# Progesterone levels how much they need to be to ovulate ???



## petdowe (Mar 17, 2006)

Ladies,
I am gonna be a pain in the  here because maybe this question has been asked before somewhere along the line. 26th March the day before insemination i did a digital ovulating test here at home and it was   so the next day 27th march we had our 6th and final iui insemination and i told the nurse that i did a ovulating test and she told me to come back 7 days after insemination for a blood test. On the 7th day after insemination i went for a blood test. As some of you will know sadly on day 11 that nasty old  arrived i  the hospital and told them that that nasty  arrived and totally forgot about asking for my blood test result so yesterday i  them again and asked for my blood tset result she said that my Progesterone levels was 24 not a fantastic ovulation. 
What does she mean ??.
How much does your levels have to be to ovulate ??. 
Am i going   ??. 
Sorry i know there are a few questions there but can anybody  please thankyou love nicky .


----------



## Wendy K (Sep 26, 2005)

Hi,

All I can tell you is a Progesterone level of 30 or above should mean you ovulated, but they have to do it on the correct day of your cycle.  
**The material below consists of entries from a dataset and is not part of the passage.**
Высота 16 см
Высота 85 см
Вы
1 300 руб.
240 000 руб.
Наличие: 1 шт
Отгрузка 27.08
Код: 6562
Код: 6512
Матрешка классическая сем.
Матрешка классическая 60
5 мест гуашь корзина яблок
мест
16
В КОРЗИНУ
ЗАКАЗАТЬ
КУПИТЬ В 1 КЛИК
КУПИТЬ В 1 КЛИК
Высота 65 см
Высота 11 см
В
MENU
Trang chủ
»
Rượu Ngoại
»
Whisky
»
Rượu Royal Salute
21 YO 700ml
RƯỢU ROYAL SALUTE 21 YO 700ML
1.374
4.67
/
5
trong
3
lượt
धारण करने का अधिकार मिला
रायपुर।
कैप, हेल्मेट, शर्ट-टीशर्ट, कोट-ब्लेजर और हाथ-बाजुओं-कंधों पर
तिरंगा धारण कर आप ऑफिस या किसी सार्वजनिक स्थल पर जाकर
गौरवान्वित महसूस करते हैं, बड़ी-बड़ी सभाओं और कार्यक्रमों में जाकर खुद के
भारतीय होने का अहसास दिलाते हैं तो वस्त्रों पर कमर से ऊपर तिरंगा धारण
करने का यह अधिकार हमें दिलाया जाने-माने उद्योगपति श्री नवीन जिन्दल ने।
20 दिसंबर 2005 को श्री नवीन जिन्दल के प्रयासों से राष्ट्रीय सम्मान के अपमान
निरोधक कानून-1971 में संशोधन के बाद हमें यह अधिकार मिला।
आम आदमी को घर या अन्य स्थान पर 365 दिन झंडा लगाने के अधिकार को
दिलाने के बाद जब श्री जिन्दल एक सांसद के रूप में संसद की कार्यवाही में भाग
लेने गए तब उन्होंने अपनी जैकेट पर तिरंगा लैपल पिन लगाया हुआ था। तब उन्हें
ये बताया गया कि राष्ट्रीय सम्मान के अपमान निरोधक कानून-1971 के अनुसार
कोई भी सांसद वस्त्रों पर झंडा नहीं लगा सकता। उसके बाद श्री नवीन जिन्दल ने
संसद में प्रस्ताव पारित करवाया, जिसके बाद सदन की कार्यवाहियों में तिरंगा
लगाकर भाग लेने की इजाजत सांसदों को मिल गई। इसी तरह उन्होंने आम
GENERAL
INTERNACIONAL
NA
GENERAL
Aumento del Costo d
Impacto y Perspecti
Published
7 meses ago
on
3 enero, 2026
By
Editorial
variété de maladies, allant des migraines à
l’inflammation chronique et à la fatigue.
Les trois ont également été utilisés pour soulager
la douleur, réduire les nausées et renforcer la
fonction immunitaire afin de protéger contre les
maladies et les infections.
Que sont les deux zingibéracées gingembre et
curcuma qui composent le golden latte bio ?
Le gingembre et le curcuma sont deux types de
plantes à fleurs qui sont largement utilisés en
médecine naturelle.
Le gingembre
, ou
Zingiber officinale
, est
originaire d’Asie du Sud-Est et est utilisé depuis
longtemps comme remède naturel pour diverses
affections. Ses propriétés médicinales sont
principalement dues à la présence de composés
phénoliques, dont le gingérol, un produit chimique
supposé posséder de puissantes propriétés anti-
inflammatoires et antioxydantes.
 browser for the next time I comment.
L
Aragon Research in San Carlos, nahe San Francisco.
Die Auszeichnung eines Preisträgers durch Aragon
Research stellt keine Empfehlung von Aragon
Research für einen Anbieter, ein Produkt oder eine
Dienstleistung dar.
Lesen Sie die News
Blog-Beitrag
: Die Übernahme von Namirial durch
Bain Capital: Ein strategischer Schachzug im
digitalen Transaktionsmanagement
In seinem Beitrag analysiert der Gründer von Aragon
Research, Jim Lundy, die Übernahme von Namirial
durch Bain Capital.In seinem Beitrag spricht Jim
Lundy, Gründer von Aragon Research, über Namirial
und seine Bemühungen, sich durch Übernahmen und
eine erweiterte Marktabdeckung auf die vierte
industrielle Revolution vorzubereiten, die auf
24 is low and they should monitor your luteal phase as womens cycles vary as to when they ovulate, but when you have, the luteal phase should be at least 12 to 14 days to give the embie time to implant,(and the progesterone to have time to build up to form a nice thick womb lining) if it's shorter maybe you need a progesterone supplement to help lengthen it, have a word with the consultant or nurse, and see what they say.

Good luck 

Wendy K


----------



## ☼♥ Minxy ♥☼ © (Jan 13, 2005)

Hi

You need to be aware that different labs use varying measurements and ranges so when comparing hormone levels you need to take this into account eg 30nmol/l is approx 10 ng/ml

Progesterone should be tested 7dpo as this is when it peaks so if you had it tested a day early or late it may show a lower progesterone level.

Most clinics like to see a level of 30 nmol/l or over (some say over 40 nmol/l) to indicate good ovulation.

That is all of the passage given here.